If you haven't already done so, also look at FlightGear , they may be less "graphical" than MS but from what i understand their atmospheric modelling and flight dynamics are superior. But i allways found it difficult to compare simulator flying with real flying (apart from the procedures) because pc simulators imo lack decisive senses.
Here's what i have so far (source on github): a basic framework, render arbitrary heightmaps, cd-lodding the terrain, and basic shading. Right now i am working on cascaded shadow maps and atmopsheric scattering for the nice effects. May main problem is that everything terrain lod is done in shaders with my chosen cdlod, incuding positions. Since our consumer grade graphics cards don't support double float precision with enough performace, i can't really render a planetary sized ellipsoid with a reasoable frame rate (yet). This is because the lod algorithm knows no fixed precalculated mesh that could benefit from the gpu's 64bit abilities. But i am expecting that to change soon ™ because of competition on the market.

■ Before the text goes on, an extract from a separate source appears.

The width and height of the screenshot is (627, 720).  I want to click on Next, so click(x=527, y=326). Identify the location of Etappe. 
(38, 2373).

So, in your case, rendering a height- or displacement map right away may be a bit too early. I started with learnopengl.com and can recommend that. Work through the tutorials, don't miss out. I had to learn C++ at the same time, if that's not the case it might flow faster. You must definitely get into the shader stuff, there is no way around. Also, grab the Red Book (OpenGL Programming Guide 9th ed.) for an overview over the more modern OpenGL 4.5.
Yeah, when you're through with the basics of opengl (other apis are not fundamentally different, the learnt is not vain in the near future), look at other's source code and how they have tackled things. Nvidia, AMD, Intel, they all have repositories for the open source community where they make their ideas available (i'm just studying cascaded shadow mapping from an intel rep).
And specific questions are better than general ones if it comes to “i'm stuck, how do i proceed”.
I forgot: you probably know but there are a quite a few online sources for imagery and other geo data, commercial (e.g. esri) or not (e.g. nasa worldwind), readily georeferenced.